--- Records provided ---
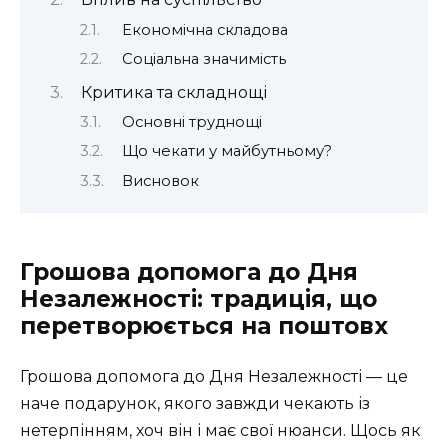
Економічна складова
Соціальна значимість
Критика та складнощі
Основні труднощі
Що чекати у майбутньому?
Висновок
Грошова допомога до Дня
Незалежності: традиція, що
перетворюється на поштовх
Грошова допомога до Дня Незалежності — це
наче подарунок, якого завжди чекають із
нетерпінням, хоч він і має свої нюанси. Щось як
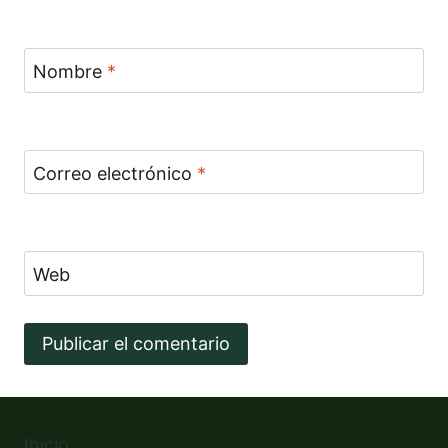
Nombre
*
Correo electrónico
*
Web
Alternative:
Inicio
---
### Problem requirements
The answer consists solely of the lines from the one holding "Критика та складнощі" through the last line of the entries above, set down verbatim, without any pictures.

### Answer space
Критика та складнощі
Основні труднощі
Що чекати у майбутньому?
Висновок
Грошова допомога до Дня
Незалежності: традиція, що
перетворюється на поштовх
Грошова допомога до Дня Незалежності — це
наче подарунок, якого завжди чекають із
нетерпінням, хоч він і має свої нюанси. Щось як
Nombre
*
Correo electrónico
*
Web
Alternative:
Inicio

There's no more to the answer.